**What this task involves**. Return, exactly as written, all lines from the line containing "adtentwicklung" to the end of the entries below, with both ends included.

### Dataset content

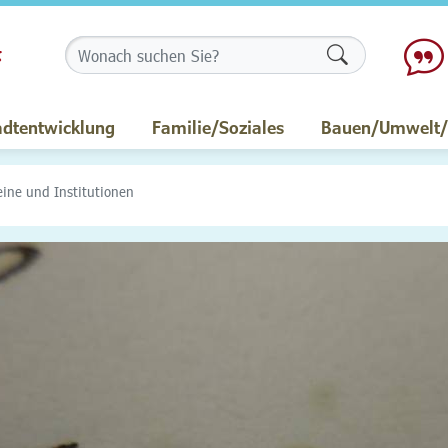
Formularschalt
adtentwicklung
Familie/Soziales
Bauen/Umwelt/M
eine und Institutionen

######

**Solution to this task**.
adtentwicklung
Familie/Soziales
Bauen/Umwelt/M
eine und Institutionen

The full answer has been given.